── RAW DATA

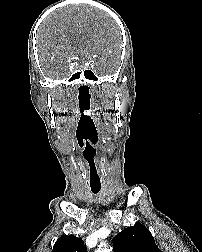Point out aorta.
<instances>
[{"instance_id":"762f6f07","label":"aorta","mask_w":202,"mask_h":252,"mask_svg":"<svg viewBox=\"0 0 202 252\" xmlns=\"http://www.w3.org/2000/svg\"><path fill=\"white\" fill-rule=\"evenodd\" d=\"M95 252H110V250L107 249L106 245L101 244Z\"/></svg>"}]
</instances>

────

### TASK
Apart from the images, every line above needs to be printed again exactly.

### SOLUTION FOR THIS EXERCISE
Point out aorta.
<instances>
[{"instance_id":"762f6f07","label":"aorta","mask_w":202,"mask_h":252,"mask_svg":"<svg viewBox=\"0 0 202 252\" xmlns=\"http://www.w3.org/2000/svg\"><path fill=\"white\" fill-rule=\"evenodd\" d=\"M95 252H110V250L107 249L106 245L101 244Z\"/></svg>"}]
</instances>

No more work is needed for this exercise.